As anyone who cares about performance knows, the # of branch mispredicts and the latency to get back on the good path are important drivers of performance. Some of my applications have a fair number, so I decided to explore what this is on the chips in my hands which I have an SB and IB. I was very surprised by the reductions in the "minimum" redirect latency from the uop$ and I was also surprised by the increase when coming from the uop$. Using a list of "indirect jmps" I determine that the minimum redirect latency is 15 clks on SB and IB from the uop$.. and I'm observing 22 (SB) and 23 (IB) when redirecting from the IF/DE which doesn't happen often due to the high hit rate in the uop$.
My question is 2 fold:
* are my estimates of the minimum redirect latency correct from the IF/DE, good to know if I understand my findings above
* if they are correct, then why is it 7-8 clks longer? I know I may not get a response to this and it doesn't affect me since I'm just inquiring from an inquisitive perspective.
Overall.. a very interesting endeavor. Thanks in advance for any pointers or help in understanding..
IF = Instruction Fetch and DE = Decode, essentially what ILD in the Intel Opt Guide is doing. I just wonder why it takes 7 more clocks for the redirect than it does from the uop$.
Yes...but documentation of the pmcs and msrs is poorly documented.

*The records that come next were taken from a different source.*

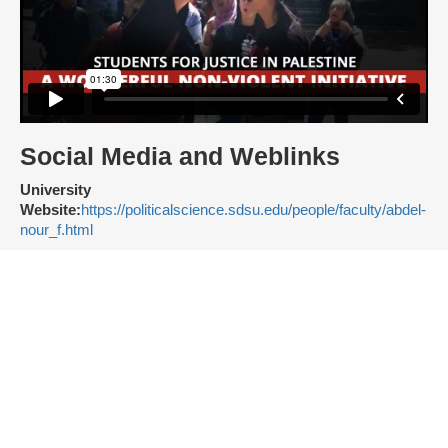
Social Media and Weblinks
University
Website:
https://politicalscience.sdsu.edu/people/faculty/abdel-
nour_f.html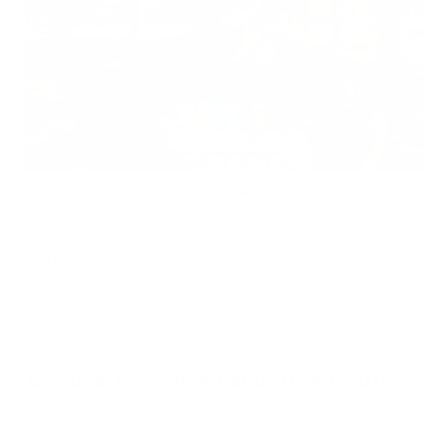
Does Mold Pose Special Risks for People With Diabetes?
Air Oasis
|
July 27, 2026
12:00 AM
Read Now
Choose Your New Favorite Air Purifier
Find the right air purifier for any space in your home or office.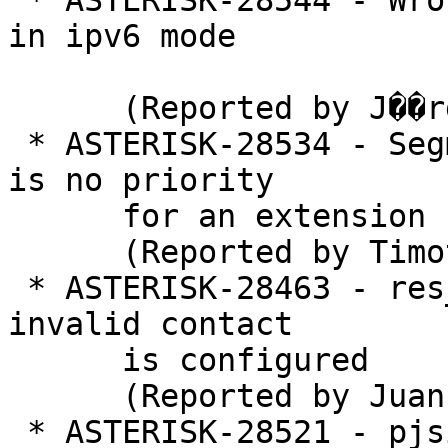
 * ASTERISK-28544 - Wrong contact representation 
in ipv6 mode

      (Reported by J��rgen H)

 * ASTERISK-28534 - Segmentation fault when there 
is no priority

      for an extension

      (Reported by Timothy Vanderaerden)

 * ASTERISK-28463 - res_pjsip_path: Crash when 
invalid contact

      is configured

      (Reported by Juan Martin)

 * ASTERISK-28521 - pjsip: Memory Leak
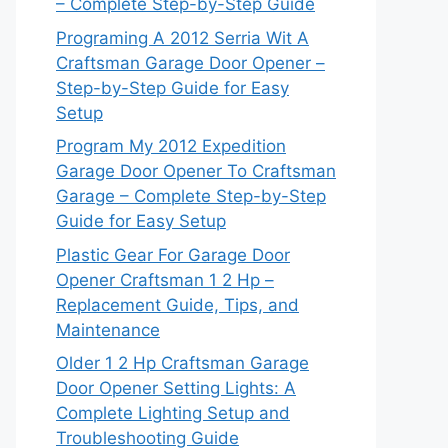
– Complete Step-by-Step Guide
Programing A 2012 Serria Wit A
Craftsman Garage Door Opener –
Step-by-Step Guide for Easy
Setup
Program My 2012 Expedition
Garage Door Opener To Craftsman
Garage – Complete Step-by-Step
Guide for Easy Setup
Plastic Gear For Garage Door
Opener Craftsman 1 2 Hp –
Replacement Guide, Tips, and
Maintenance
Older 1 2 Hp Craftsman Garage
Door Opener Setting Lights: A
Complete Lighting Setup and
Troubleshooting Guide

Me too.Unfortunataly for now Ihave only Core i3 CPU so I cannot use funcionality of Xeon Uncore PMU.If you are interested Ican share with you my work?

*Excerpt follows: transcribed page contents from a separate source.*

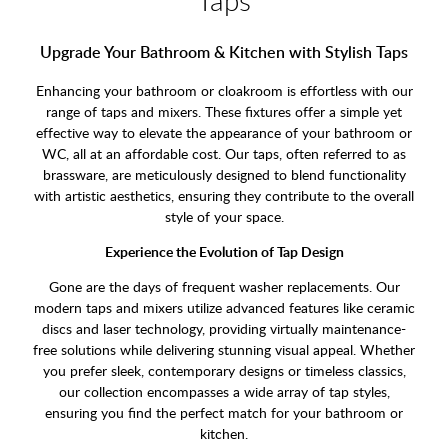
Upgrade Your Bathroom & Kitchen with Stylish Taps
Enhancing your bathroom or cloakroom is effortless with our
range of taps and mixers. These fixtures offer a simple yet
effective way to elevate the appearance of your bathroom or
WC, all at an affordable cost. Our taps, often referred to as
brassware, are meticulously designed to blend functionality
with artistic aesthetics, ensuring they contribute to the overall
style of your space.
Experience the Evolution of Tap Design
Gone are the days of frequent washer replacements. Our
modern taps and mixers utilize advanced features like ceramic
discs and laser technology, providing virtually maintenance-
free solutions while delivering stunning visual appeal. Whether
you prefer sleek, contemporary designs or timeless classics,
our collection encompasses a wide array of tap styles,
ensuring you find the perfect match for your bathroom or
kitchen.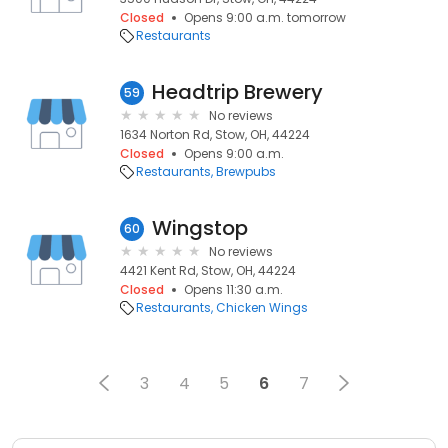
Closed
Opens 9:00 a.m. tomorrow
Restaurants
Headtrip Brewery
59
No reviews
1634 Norton Rd, Stow, OH, 44224
Closed
Opens 9:00 a.m.
Restaurants
Brewpubs
Wingstop
60
No reviews
4421 Kent Rd, Stow, OH, 44224
Closed
Opens 11:30 a.m.
Restaurants
Chicken Wings
3
4
5
6
7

Do you use in your code inline assembly?
My code is a combination of C and assembly, I don't use inline asm. I'd rather not share my work but I use this forum to relay my experiences.
I use mostly inline assembly where I need to access MSR registers for setting and reading counters and registers values.How you display gathered data.I use for this purpose DbgPrint or KdPrint functions with DbView to intercept and print those values.